● **DATA SECTION**

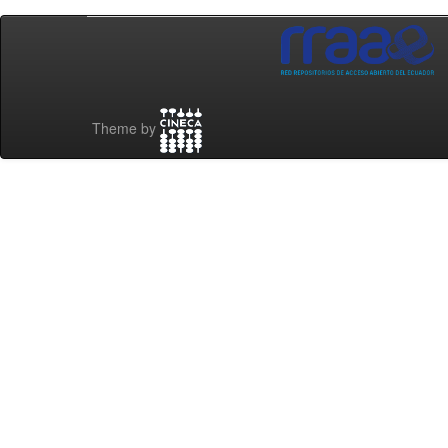
Theme by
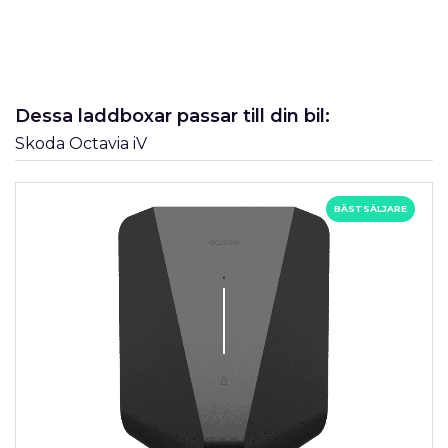
Dessa laddboxar passar till din bil:
Skoda Octavia iV
BÄSTSÄLJARE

● **TASK REQUIREMENTS**
The expected output is the exact run of lines from the line with "Dessa laddboxar passar" through the last line of the material above.

● **REPLY**
Dessa laddboxar passar till din bil:
Skoda Octavia iV
BÄSTSÄLJARE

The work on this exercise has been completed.